アドリブって何?

日常会話でも、頻繁に会話の単語に「アドリブ」が出てきます。
「アドリブが効く」とか「アドリブが効かない」とか表現していませんか。
この「アドリブ」って何でしょうか。

元々は、音楽の世界で自由に弾くことを指していましたが、それが転じて、お芝居やテレビのドラマでの撮影でも、台本にない台詞や動きを入れることを指すようになっていますね。
そして、いまでは、機転の利いた動作すべてに対しても、「アドリブが効く」の表現が使われています。

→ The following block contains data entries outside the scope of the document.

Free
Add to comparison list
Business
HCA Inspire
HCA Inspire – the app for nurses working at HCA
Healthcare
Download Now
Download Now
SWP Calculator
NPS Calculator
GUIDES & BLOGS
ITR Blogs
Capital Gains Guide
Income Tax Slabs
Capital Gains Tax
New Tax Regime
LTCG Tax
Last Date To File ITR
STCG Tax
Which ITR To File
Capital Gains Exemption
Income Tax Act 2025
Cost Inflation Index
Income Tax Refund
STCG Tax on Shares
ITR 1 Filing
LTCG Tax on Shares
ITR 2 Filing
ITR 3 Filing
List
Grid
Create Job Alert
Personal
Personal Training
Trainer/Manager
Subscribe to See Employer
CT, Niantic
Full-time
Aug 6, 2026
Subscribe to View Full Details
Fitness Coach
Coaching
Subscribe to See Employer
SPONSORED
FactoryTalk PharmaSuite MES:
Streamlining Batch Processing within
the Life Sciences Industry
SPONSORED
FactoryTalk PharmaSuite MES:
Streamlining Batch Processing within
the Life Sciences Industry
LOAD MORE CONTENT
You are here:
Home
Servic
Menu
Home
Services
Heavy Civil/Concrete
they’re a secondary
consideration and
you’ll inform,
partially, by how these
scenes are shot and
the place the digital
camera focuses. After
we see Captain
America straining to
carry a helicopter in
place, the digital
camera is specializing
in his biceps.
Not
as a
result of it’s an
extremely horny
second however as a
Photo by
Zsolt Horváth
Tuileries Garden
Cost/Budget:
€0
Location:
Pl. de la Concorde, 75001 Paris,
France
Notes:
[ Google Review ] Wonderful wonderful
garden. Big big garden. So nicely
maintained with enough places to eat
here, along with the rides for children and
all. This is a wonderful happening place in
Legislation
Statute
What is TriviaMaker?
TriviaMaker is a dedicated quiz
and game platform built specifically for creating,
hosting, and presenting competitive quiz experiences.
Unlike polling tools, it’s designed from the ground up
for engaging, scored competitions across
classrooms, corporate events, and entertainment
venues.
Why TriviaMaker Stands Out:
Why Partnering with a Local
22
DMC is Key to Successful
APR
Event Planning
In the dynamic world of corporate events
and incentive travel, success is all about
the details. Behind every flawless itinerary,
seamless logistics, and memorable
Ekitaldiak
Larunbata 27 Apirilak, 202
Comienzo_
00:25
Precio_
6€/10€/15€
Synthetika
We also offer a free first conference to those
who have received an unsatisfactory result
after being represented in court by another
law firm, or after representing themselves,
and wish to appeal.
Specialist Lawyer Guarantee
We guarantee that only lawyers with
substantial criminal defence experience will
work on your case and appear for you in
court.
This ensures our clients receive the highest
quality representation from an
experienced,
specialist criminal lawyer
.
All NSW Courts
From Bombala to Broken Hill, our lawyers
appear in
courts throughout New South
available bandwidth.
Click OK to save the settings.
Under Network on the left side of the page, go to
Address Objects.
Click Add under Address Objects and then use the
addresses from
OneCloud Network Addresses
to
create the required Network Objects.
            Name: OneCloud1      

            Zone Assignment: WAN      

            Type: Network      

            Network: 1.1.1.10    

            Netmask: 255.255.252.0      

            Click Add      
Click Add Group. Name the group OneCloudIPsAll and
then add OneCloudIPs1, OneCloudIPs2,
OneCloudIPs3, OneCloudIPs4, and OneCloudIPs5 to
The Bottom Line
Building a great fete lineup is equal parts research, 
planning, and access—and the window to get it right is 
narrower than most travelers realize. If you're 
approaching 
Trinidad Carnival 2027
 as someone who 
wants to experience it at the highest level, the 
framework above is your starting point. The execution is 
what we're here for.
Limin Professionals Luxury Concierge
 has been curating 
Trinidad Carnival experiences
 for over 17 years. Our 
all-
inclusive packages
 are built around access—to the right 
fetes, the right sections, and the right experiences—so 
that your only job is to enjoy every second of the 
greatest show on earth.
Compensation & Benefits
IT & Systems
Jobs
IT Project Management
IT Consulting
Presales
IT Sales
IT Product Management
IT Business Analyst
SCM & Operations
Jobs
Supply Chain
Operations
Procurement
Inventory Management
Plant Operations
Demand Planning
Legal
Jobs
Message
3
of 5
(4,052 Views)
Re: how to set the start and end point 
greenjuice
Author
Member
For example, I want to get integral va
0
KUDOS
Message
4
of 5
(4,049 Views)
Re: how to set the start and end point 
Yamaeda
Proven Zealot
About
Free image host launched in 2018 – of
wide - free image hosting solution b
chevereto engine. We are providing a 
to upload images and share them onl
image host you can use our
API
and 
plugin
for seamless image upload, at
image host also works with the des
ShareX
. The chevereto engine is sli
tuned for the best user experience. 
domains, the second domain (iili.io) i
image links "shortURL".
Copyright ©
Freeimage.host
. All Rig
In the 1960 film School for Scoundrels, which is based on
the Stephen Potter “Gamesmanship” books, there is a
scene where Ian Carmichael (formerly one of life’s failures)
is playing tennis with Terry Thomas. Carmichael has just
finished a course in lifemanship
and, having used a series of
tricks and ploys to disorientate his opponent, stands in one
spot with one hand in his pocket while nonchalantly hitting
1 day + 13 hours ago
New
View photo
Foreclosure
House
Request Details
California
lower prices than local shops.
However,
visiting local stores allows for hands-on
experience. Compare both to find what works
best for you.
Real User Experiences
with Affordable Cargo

ジャズで言う即興演奏(=インプロビゼーション)は、これの最たるものですが、このレベルになると、一曲丸々即興の場合がほとんどですから、頭の柔らかさ・発想の豊かさ・展開力・応用力それにそれを体現できるだけの技術力が備わっていないと、十数分から30数分に及ぶ演奏には耐えられません。

では、ここで即興の反対に位置すると思われるクラシックに目を向けてみましょう。
クラシックは決められた演奏、決められた時間配分、決められた楽器と、雁字搦め(がんじがらめ)になったような音楽であると、子供の時は思っていました。

ところが、ある時ラジオでベートーベンのあの有名な「運命」の冒頭の部分を、7~8人の指揮者による演奏比較を流していた時が有りました。
そして、この時は「皆同じような演奏にしかならないはずのクラシック」の概念が、まさに音を立てて崩れ落ちたのを記憶しています。

これが後で知った「解釈」の差だったのですが、小学校から高校までの音楽の時間に、一度でもこういった比較をして、それを教えるのではなく分かってもらえるような教育をしたならば、頭ががちがちの子供はできてこないと思うんです。

教える側に、自由な発想がないのと、カリキュラムに余裕がないのが大きな要因です。
せめて、家庭レベルでクラシックの面白みを自然にわからせる工夫をしてあげてみてください。
子供は親の博識ぶりに目を瞠るに違いありません。しかも、情操が豊かになるのですから、一石二鳥です。

やっぱり、教育の基本は、真摯な態度の親から伝えるべきものなのではないでしょうか。